Court of Appeal confirms non-deductibility of recharged capital losses on shares
On 16 April 2010, the Brussels Court of First Instance ruled that the recharge of the capital losses on shares by a foreign parent company to its Belgian subsidiary in the framework of a stock option plan for its employees is not deductible at the level of the Belgian subsidiary.
The Brussels Court of Appeal recently confirmed this decision (judgment of 25 June 2014).
The recharged costs relate to a stock option plan whereby employees of a Belgian subsidiary are given the opportunity to acquire shares in the quoted foreign parent company at a predetermined price. At the time of the execution of the stock option plan, a group entity acquires shares in the quoted parent company, which are put at the disposal of the employees (for a lower price). The difference between the acquisition price and the lower sales price of the shares is recharged to the Belgian subsidiary, which deducts it as a professional expense. The tax authorities and the Court of First Instance of Brussels, however, characterized the recharge as a capital loss on shares and denied its deduction.

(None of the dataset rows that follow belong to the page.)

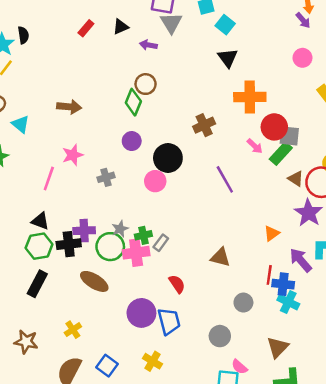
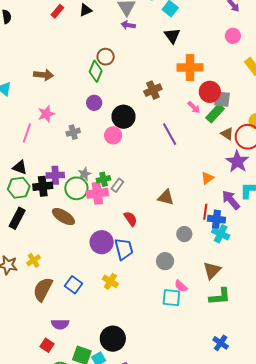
purple arrow: (148, 45) -> (128, 25), moved
yellow cross: (73, 330) -> (34, 260), moved

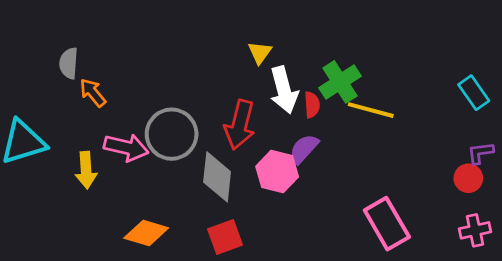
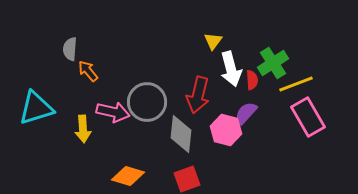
yellow line: (371, 110) -> (296, 84), turned -36
pink rectangle: (387, 224) -> (308, 117), moved

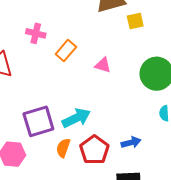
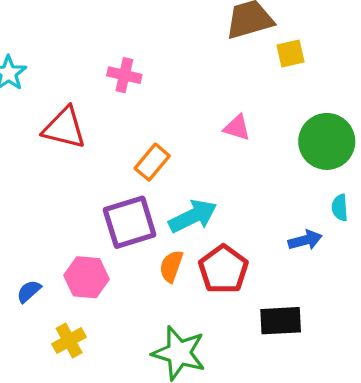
orange rectangle: (66, 50) -> (152, 162), moved
blue arrow: (131, 142) -> (305, 240), moved

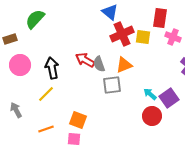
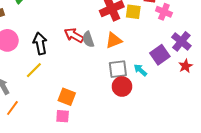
gray square: (112, 85) -> (118, 69), moved
purple square: (169, 98) -> (160, 55), moved
red circle: (152, 116) -> (122, 86), moved
orange line: (46, 129) -> (12, 108), moved, turned -35

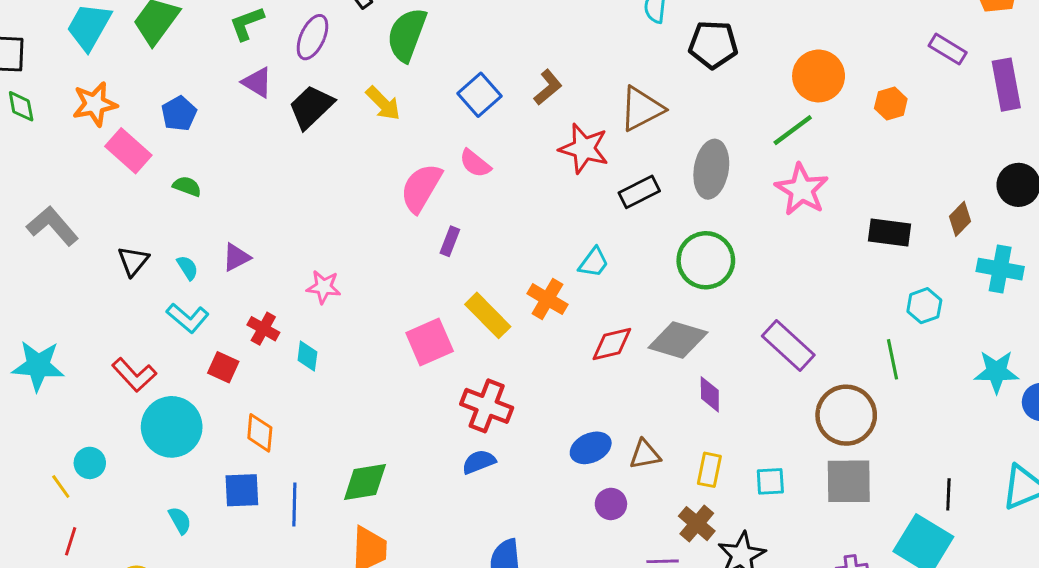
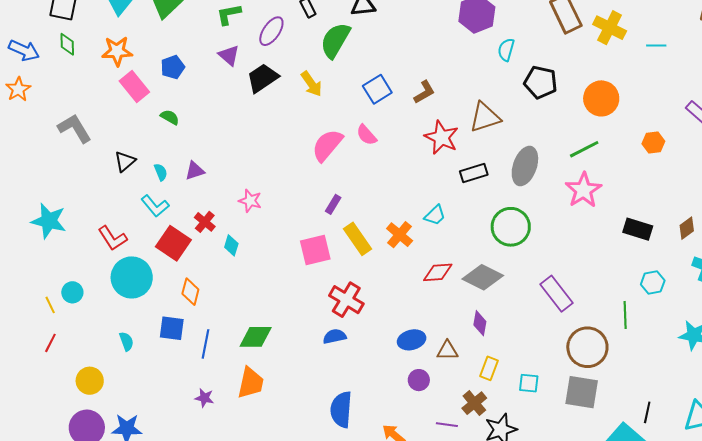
orange circle: (819, 76) -> (601, 98), moved
purple rectangle: (450, 241) -> (333, 204), moved
red square: (223, 367) -> (173, 243), size x1.6
purple diamond: (710, 394) -> (480, 323), moved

Judgment of the Court of Appeal
The Court of Appeal of Brussels now follows the reasoning of the Court of First Instance. The basis of its decision boils down to these points:
- It is not required for the Belgian subsidiary to have realized the capital loss itself in order for the deduction to be disallowed;
- The recharge of the capital loss in the framework of the incentive plan does not change the nature of the cost into a personnel cost, which would be deductible sub article 49 jo 52, 3° ITC 1992. As a result, its nature remains that of a capital loss on shares which is not deductible for corporate tax purposes.
The Court decision can be criticized as it appears to neglect a few fundamental principles.
In our view, it is implied in the accounting notion of a “capital loss” that the taxpayer should have the ownership or possession of the assets on which the capital loss is realized. Under accounting law, a taxpayer can only realize a capital loss on shares to the extent that the shares were acquired at a certain price and disposed of at a lower price. That difference constitutes a non-deductible capital loss on shares in the sense of article 198, §1, 7° ITC 1992. This presupposes that shares were recorded as assets on the balance sheet of the Belgian subsidiary, which was not the case in the given situation.
Furthermore, we consider it defendable that the costs are characterized as personnel costs at the level of the Belgian subsidiary. The remuneration of employees is explicitly defined as a deductible business expense in article 52, 3° ITC 1992. The tax authorities’ position in general in this respect is that costs incurred to grant benefits in kind to employees, constitute deductible business expenses (commentary ITC 1992, nr. 57/4).
The taxpayer is currently contemplating lodging an appeal with the Supreme Court. If the judgment of the Court of Appeal would become final, this may have far-stretching consequences in pending and future tax controversies.